Stored items>

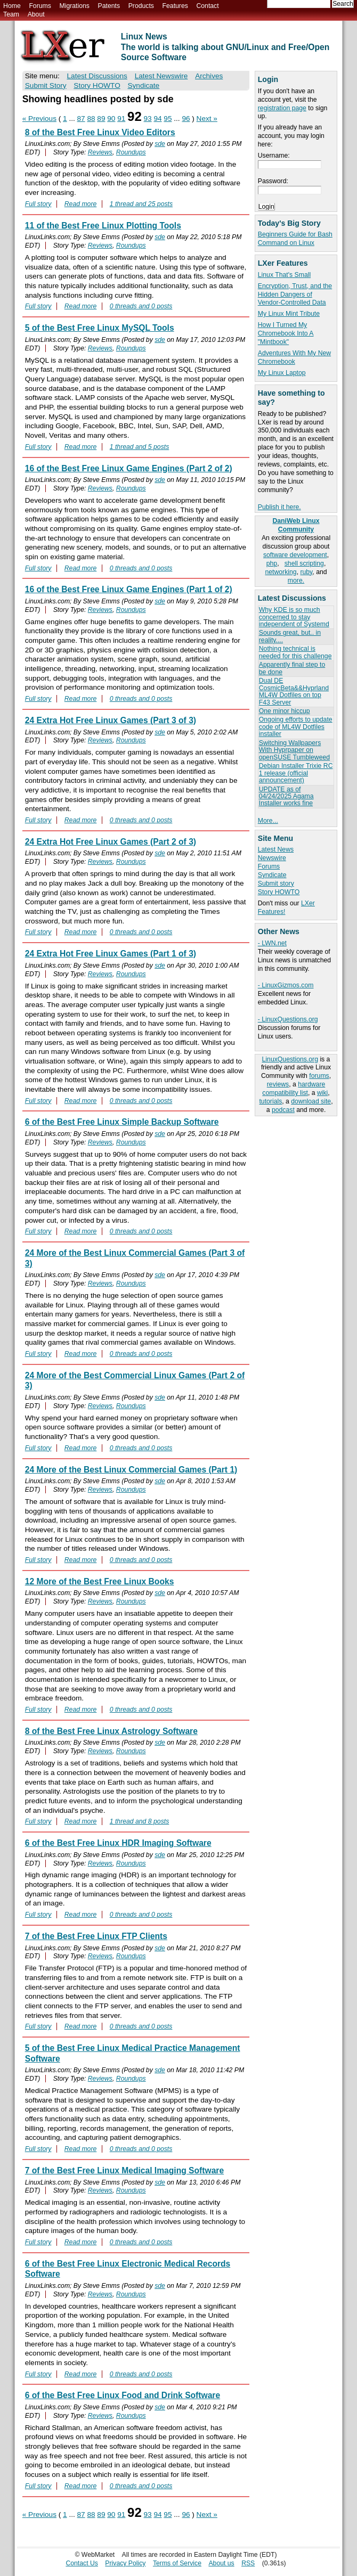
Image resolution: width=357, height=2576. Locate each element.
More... (268, 820)
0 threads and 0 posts (141, 306)
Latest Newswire (161, 76)
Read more (80, 204)
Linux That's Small (284, 275)
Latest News (276, 849)
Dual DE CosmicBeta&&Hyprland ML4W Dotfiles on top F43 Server (294, 691)
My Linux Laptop (282, 373)
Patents (109, 6)
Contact (207, 6)
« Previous (39, 118)
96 (186, 118)
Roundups (131, 152)
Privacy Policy (125, 2563)
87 (81, 118)
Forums (40, 6)
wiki (322, 1093)
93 (148, 118)
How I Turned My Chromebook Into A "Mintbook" (286, 333)
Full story (38, 204)
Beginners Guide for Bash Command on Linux (295, 239)
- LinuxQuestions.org (288, 1019)
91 (121, 118)
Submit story (276, 883)
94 (157, 118)
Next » (207, 118)
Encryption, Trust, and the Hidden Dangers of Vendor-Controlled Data (295, 294)
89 (101, 118)
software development (295, 555)
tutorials (270, 1101)
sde (160, 144)
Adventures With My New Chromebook (294, 357)
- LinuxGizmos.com (286, 985)
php (271, 563)
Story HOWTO (279, 892)
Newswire (272, 858)
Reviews (100, 152)
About (36, 14)
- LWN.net (272, 943)
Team (11, 14)
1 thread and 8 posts (139, 1821)
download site (311, 1101)
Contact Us (82, 2563)
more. (296, 580)
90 (111, 118)
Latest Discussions (97, 76)
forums (319, 1076)
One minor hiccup (284, 711)
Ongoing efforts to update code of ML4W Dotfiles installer (295, 727)
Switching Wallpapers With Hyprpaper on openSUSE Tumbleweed (294, 750)
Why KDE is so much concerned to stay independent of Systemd (294, 617)
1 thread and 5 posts (139, 447)
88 (91, 118)
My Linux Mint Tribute (289, 313)
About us (221, 2563)
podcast (283, 1110)
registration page (282, 108)
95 (168, 118)
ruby (306, 572)
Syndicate (272, 875)
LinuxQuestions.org (290, 1059)
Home (12, 6)
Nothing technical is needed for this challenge (295, 652)
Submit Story (46, 85)
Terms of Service (177, 2563)
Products (141, 6)
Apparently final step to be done (292, 668)
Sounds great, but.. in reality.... (290, 636)
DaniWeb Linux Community (295, 525)
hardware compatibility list (293, 1089)
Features (175, 6)
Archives (209, 76)
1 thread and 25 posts (141, 204)
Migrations (74, 6)
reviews (278, 1084)
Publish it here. (279, 507)
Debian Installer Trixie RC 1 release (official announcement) (296, 773)
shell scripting (304, 563)
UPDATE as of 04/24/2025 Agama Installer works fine (286, 796)
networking (280, 572)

Required work> Each line of the records that contains the string "posts" must be copied.

Answer below>
0 threads and 0 posts (141, 306)
1 thread and 8 posts (139, 1821)
1 thread and 5 posts (139, 447)
1 thread and 25 posts (141, 204)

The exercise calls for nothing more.